TASK GOAL =>
Whenever the word "จานด" turns up in a line below, that line should be copied.

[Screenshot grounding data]
************

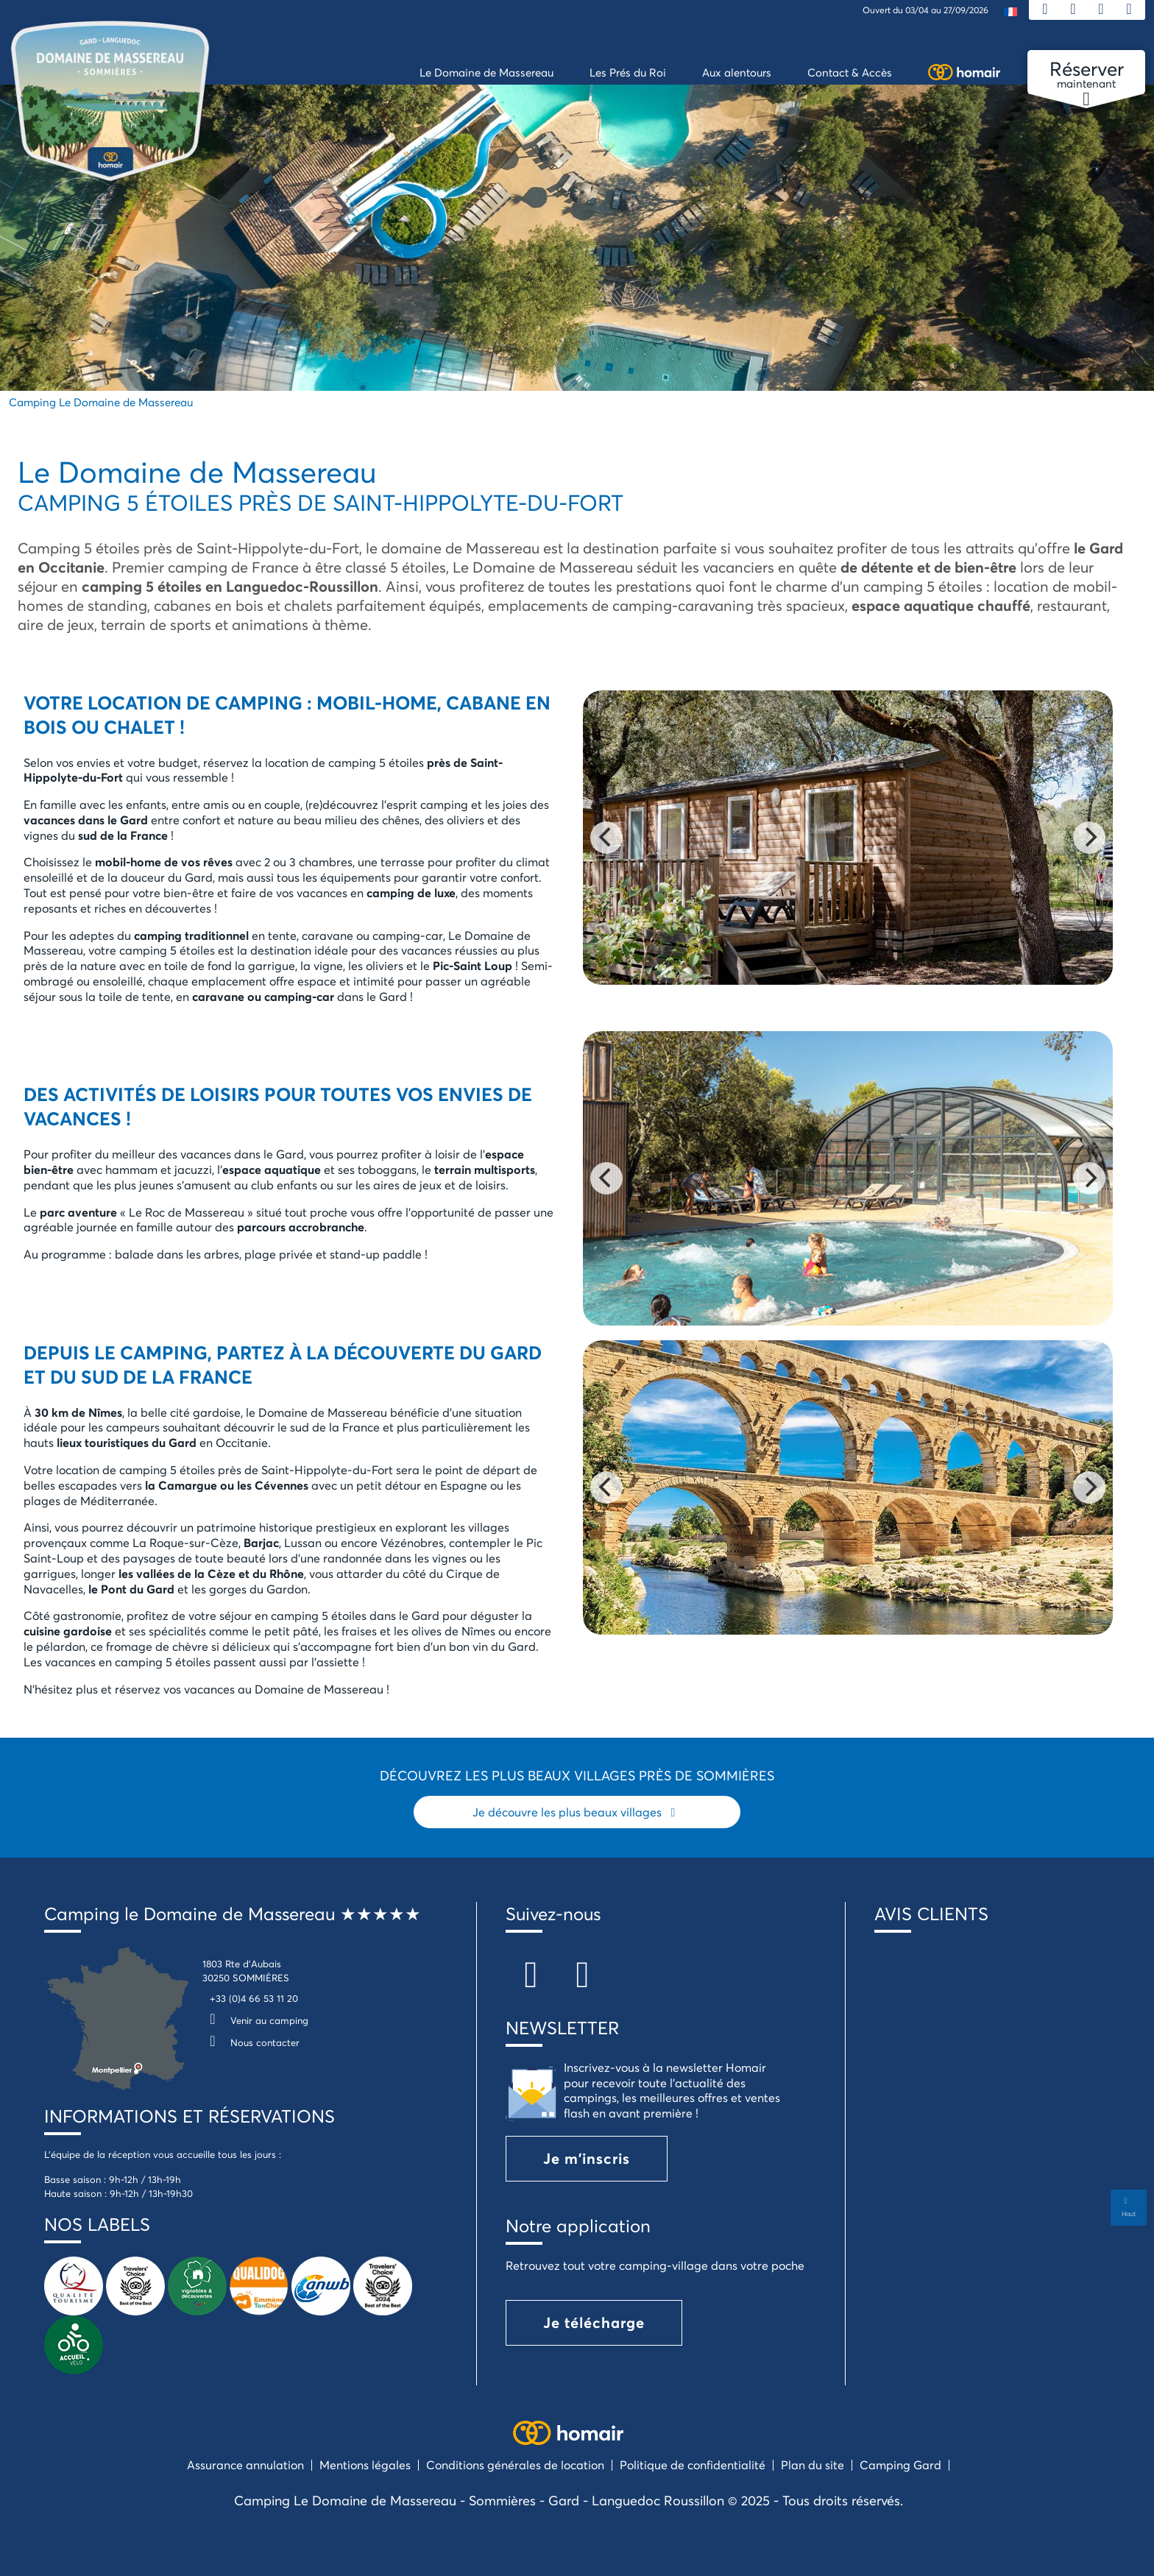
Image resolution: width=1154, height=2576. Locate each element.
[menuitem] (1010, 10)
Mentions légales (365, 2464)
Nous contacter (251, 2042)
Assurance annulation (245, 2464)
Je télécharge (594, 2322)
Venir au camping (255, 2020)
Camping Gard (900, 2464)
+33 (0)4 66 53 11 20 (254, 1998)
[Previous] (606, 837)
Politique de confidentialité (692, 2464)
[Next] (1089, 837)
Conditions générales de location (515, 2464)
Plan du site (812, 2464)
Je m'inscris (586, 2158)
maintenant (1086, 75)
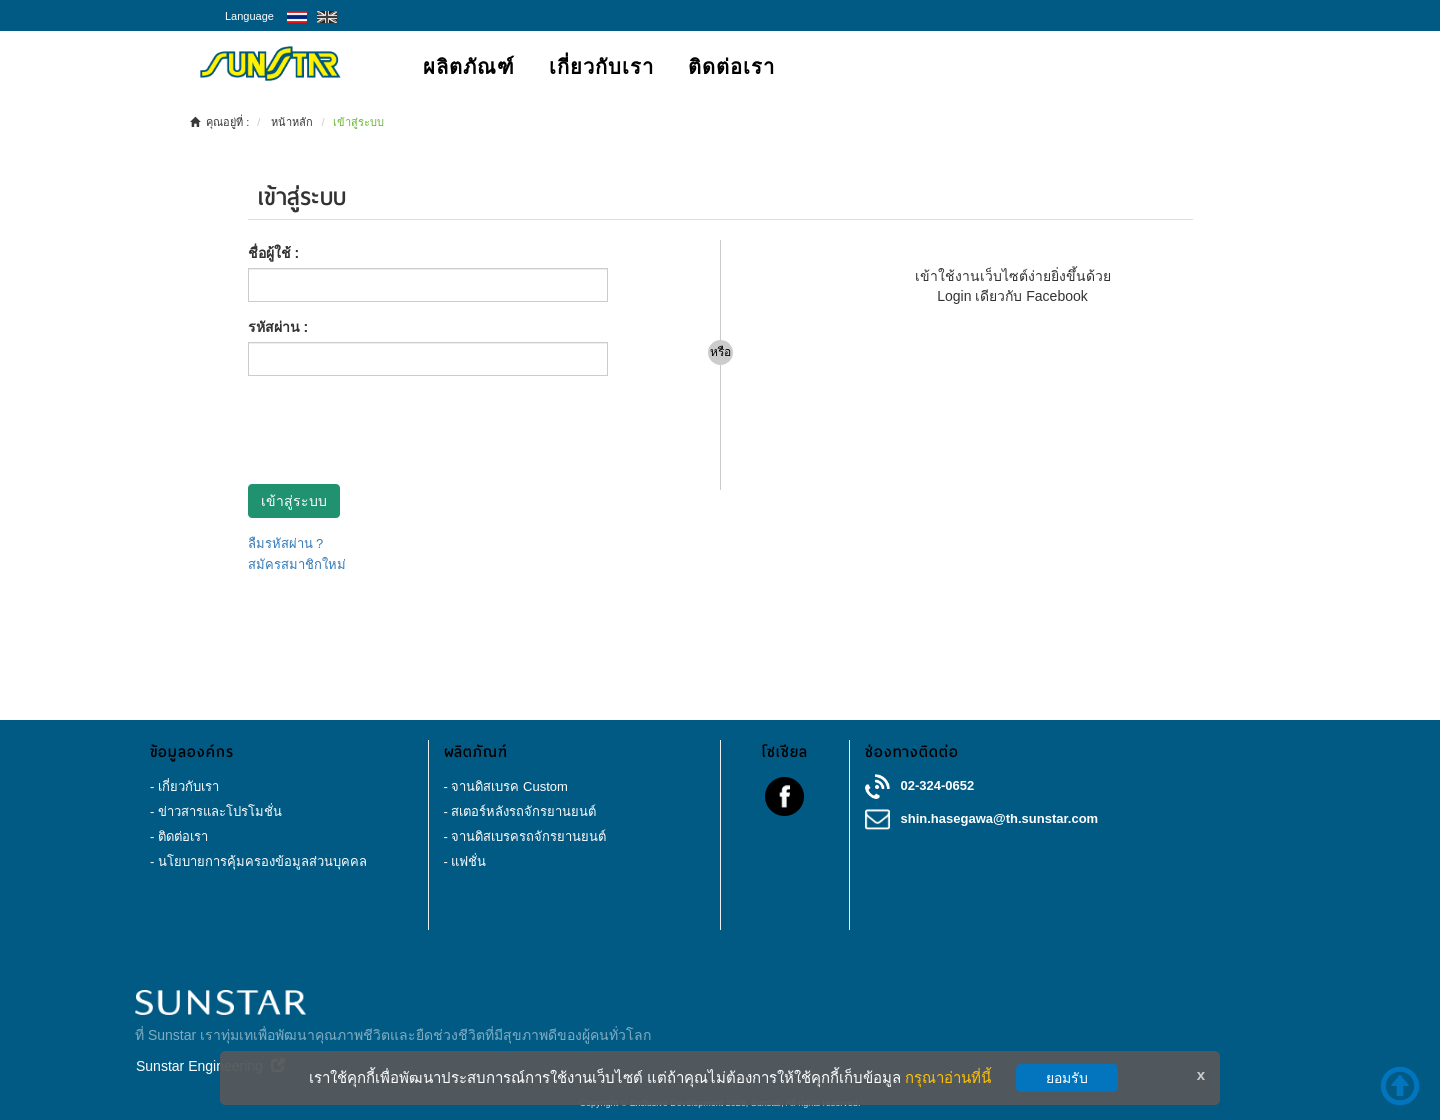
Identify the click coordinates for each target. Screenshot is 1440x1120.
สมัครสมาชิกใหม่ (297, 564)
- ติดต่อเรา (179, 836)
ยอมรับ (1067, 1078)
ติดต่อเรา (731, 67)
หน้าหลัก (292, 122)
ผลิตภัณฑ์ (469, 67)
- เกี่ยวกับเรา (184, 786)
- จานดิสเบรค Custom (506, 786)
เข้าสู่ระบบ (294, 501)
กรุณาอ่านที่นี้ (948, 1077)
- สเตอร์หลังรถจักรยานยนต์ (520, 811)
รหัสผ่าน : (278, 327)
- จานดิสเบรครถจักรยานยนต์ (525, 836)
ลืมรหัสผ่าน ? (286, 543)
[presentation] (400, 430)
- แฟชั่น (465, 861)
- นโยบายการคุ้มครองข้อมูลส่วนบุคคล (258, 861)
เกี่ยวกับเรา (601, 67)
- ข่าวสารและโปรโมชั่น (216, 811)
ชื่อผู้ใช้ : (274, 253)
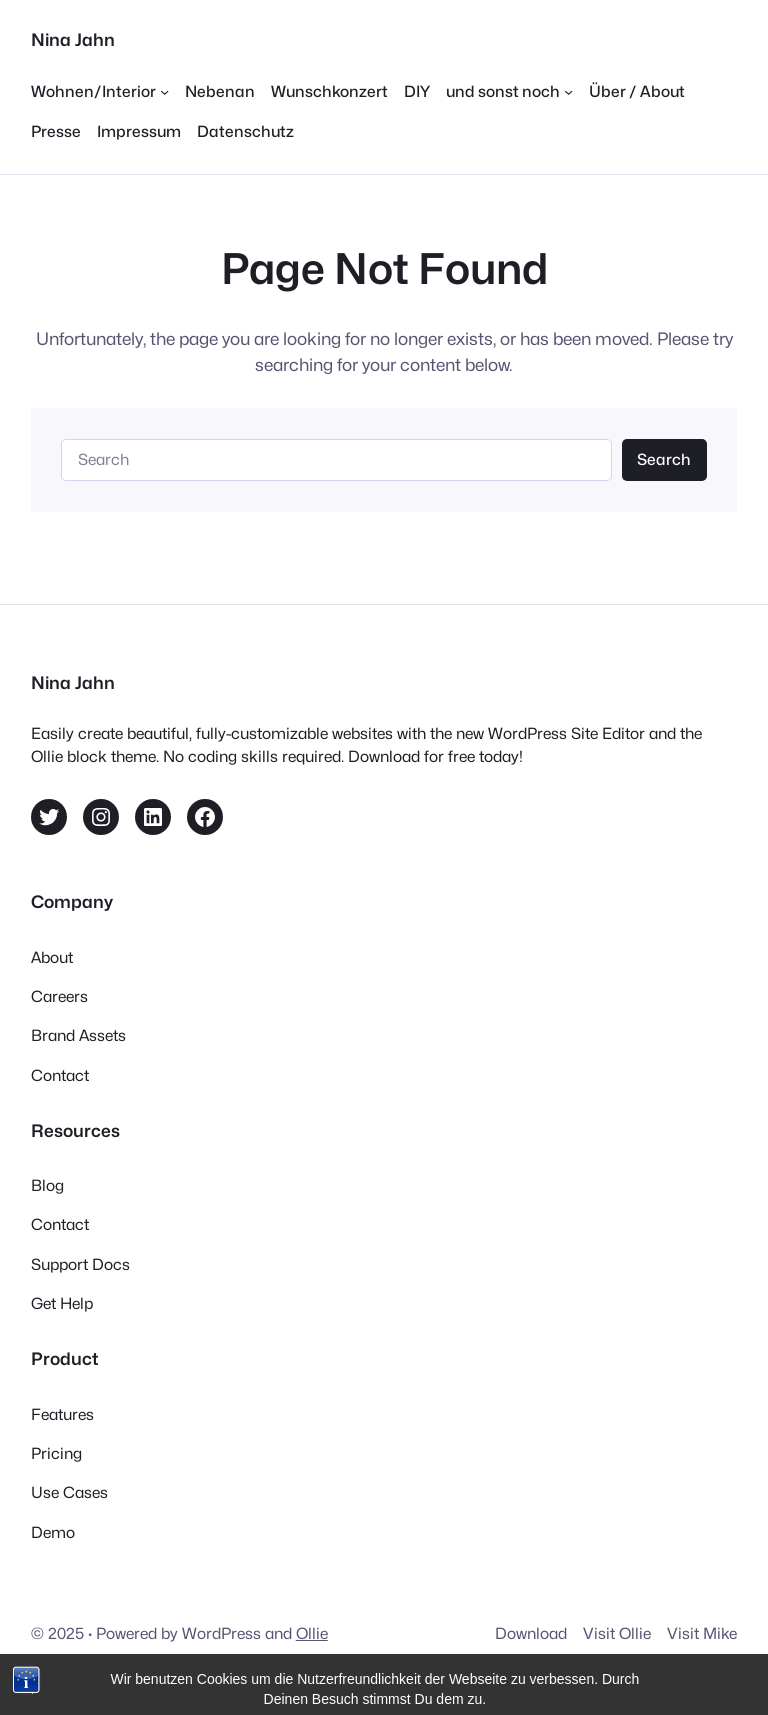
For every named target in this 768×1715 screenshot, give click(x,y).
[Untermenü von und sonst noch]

************

TASK SOLUTION =>
- จานดิสเบรค Custom (506, 786)
- จานดิสเบรครถจักรยานยนต์ (525, 836)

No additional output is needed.